WORK TO BE COMPLETED:
From the line containing "деревянного" to the last line below, retype everything word for word.

PROVIDED INFORMATION:
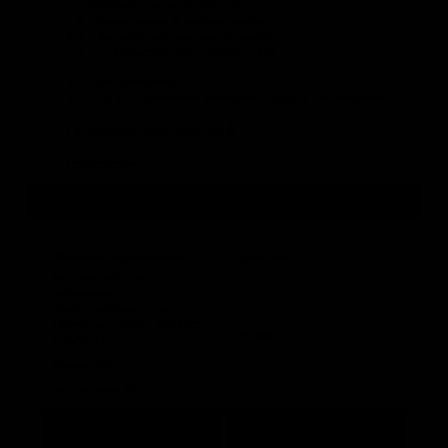
7. АНАЛИЗ РИСКОВ ПРОЕКТА
7.1. Качественный анализ рисков
7.2. Количественный анализ рисков
7.3. Точка безубыточности проекта
8. ПРИЛОЖЕНИЯ
8.1. Отчет о движении денежных средств (по месяцам).
Перечень приложений
Приложение 1.
Другие исследования по теме
Название исследования
Цена, руб.
Российский рынок
деревянного
домостроения: итоги I
полугодия 2020 г., прогноз
75 000
до 2023 г.
Регион: РФ
Дата выхода: 19.11.20
Маркетинговое
исследование рынка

OUTPUT:
деревянного
домостроения: итоги I
полугодия 2020 г., прогноз
75 000
до 2023 г.
Регион: РФ
Дата выхода: 19.11.20
Маркетинговое
исследование рынка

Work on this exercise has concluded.